Drummond Munro, co-founder and chief brand officer of Superette, talks with Branding Mag about building a stigmatized business in a legal country, PR challenges, and balancing brand design, a unique experience, and involvement in social good. (You can listen to me get into even more detailed retail chats with Drum here.)
Ah, so that’s why my Tilray stocks bounced up last week. For real, though—according to Mennlay, this progress in Mexico’s lower courts is truly the furthest the cannabis legalization process has come thus far, and things continue to look promising.
This other Politico piece breaks down not if, but how cannabis will be legalized in the United States, according to the newly formed Coalition for Cannabis Policy, Education, and Regulation. The disturbing—unfortunately predictable—assembly of members in this coalition? Tobacco giant Altria, beer behemoths Constellation Brands (Corona, Modelo), Molson Coors Beverage Company, two national convenience store associations, the Council of Insurance Agents & Brokers, and private security company Brinks.
Tasmania announced significant changes to the state’s Controlled Access Scheme for medicinal cannabis, with GPs able to prescribe the medicine, subject to TGA approval, starting July 1, 2021, and other pharmacies permitted to dispense throughout the state.

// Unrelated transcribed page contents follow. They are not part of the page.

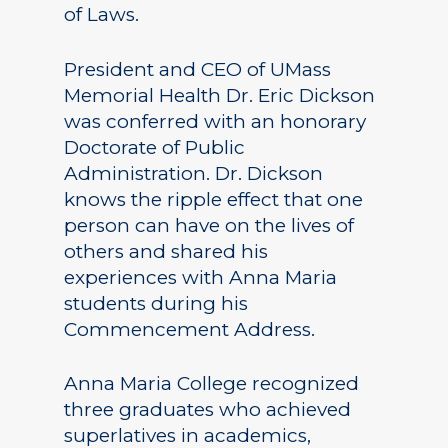
of Laws.
President and CEO of UMass
Memorial Health Dr. Eric Dickson
was conferred with an honorary
Doctorate of Public
Administration. Dr. Dickson
knows the ripple effect that one
person can have on the lives of
others and shared his
experiences with Anna Maria
students during his
Commencement Address.
Anna Maria College recognized
three graduates who achieved
superlatives in academics,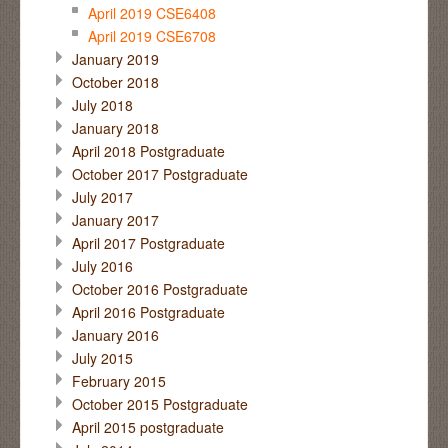
April 2019 CSE6408
April 2019 CSE6708
January 2019
October 2018
July 2018
January 2018
April 2018 Postgraduate
October 2017 Postgraduate
July 2017
January 2017
April 2017 Postgraduate
July 2016
October 2016 Postgraduate
April 2016 Postgraduate
January 2016
July 2015
February 2015
October 2015 Postgraduate
April 2015 postgraduate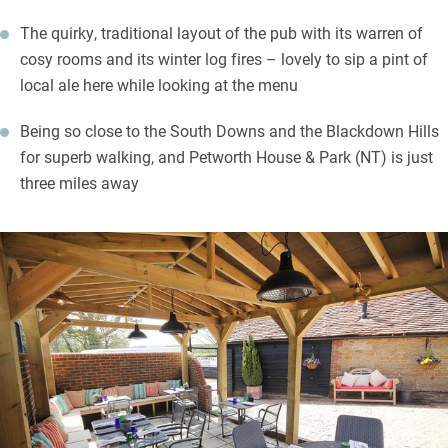
The quirky, traditional layout of the pub with its warren of
cosy rooms and its winter log fires – lovely to sip a pint of
local ale here while looking at the menu
Being so close to the South Downs and the Blackdown Hills
for superb walking, and Petworth House & Park (NT) is just
three miles away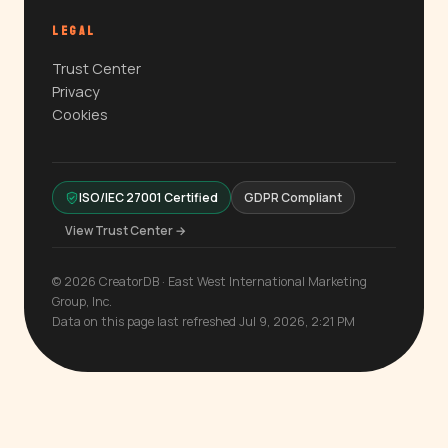
LEGAL
Trust Center
Privacy
Cookies
ISO/IEC 27001 Certified
GDPR Compliant
View Trust Center →
© 2026 CreatorDB · East West International Marketing
Group, Inc.
Data on this page last refreshed Jul 9, 2026, 2:21 PM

Stoned Fox Boutique has launched! The creative agency and cannabis content hub now offers home goods and reading materials for cannabis-friendly living rooms, CBD and non-CBD skincare like this glimmering vegan body oil, and goodies from OHHO hemp flower joints to Rose LA’s rosin-infused Rose Hibiscus CBD Delights.
Vaccines may be rolling out, but the safest way to sesh is still virtually. Tickets are now available for Tokeativity’s April Social, a Flower-Power-themed soiree on the afternoon of April 10th, complete with speed networking with women in cannabis all over the world, guest speakers, and sesh rooms like “Black Women & Cannabis,” “Cannamoms,” “Hemp Talk,” “Movement,” and “Self Healing.” RSVP to learn more.
In Japan, the cherry blossom insignia on national rugby union team jerseys earned the team the nickname the "Brave Blossoms.” Nothing to do with weed—just a fun, spring-y fact.